◆ Work to complete:
Please write out every line of the material, leaving out any picture.

◆ Input records:
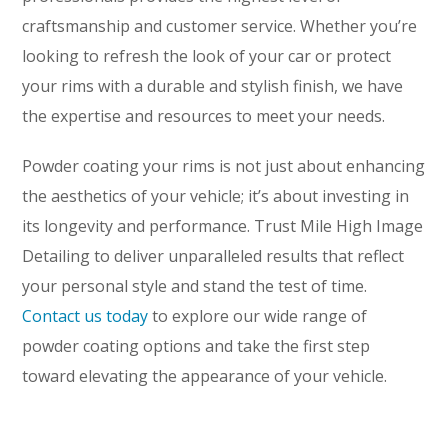
craftsmanship and customer service. Whether you’re
looking to refresh the look of your car or protect
your rims with a durable and stylish finish, we have
the expertise and resources to meet your needs.
Powder coating your rims is not just about enhancing
the aesthetics of your vehicle; it’s about investing in
its longevity and performance. Trust Mile High Image
Detailing to deliver unparalleled results that reflect
your personal style and stand the test of time.
Contact us today
to explore our wide range of
powder coating options and take the first step
toward elevating the appearance of your vehicle.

◆ Your response:
craftsmanship and customer service. Whether you’re
looking to refresh the look of your car or protect
your rims with a durable and stylish finish, we have
the expertise and resources to meet your needs.
Powder coating your rims is not just about enhancing
the aesthetics of your vehicle; it’s about investing in
its longevity and performance. Trust Mile High Image
Detailing to deliver unparalleled results that reflect
your personal style and stand the test of time.
Contact us today
to explore our wide range of
powder coating options and take the first step
toward elevating the appearance of your vehicle.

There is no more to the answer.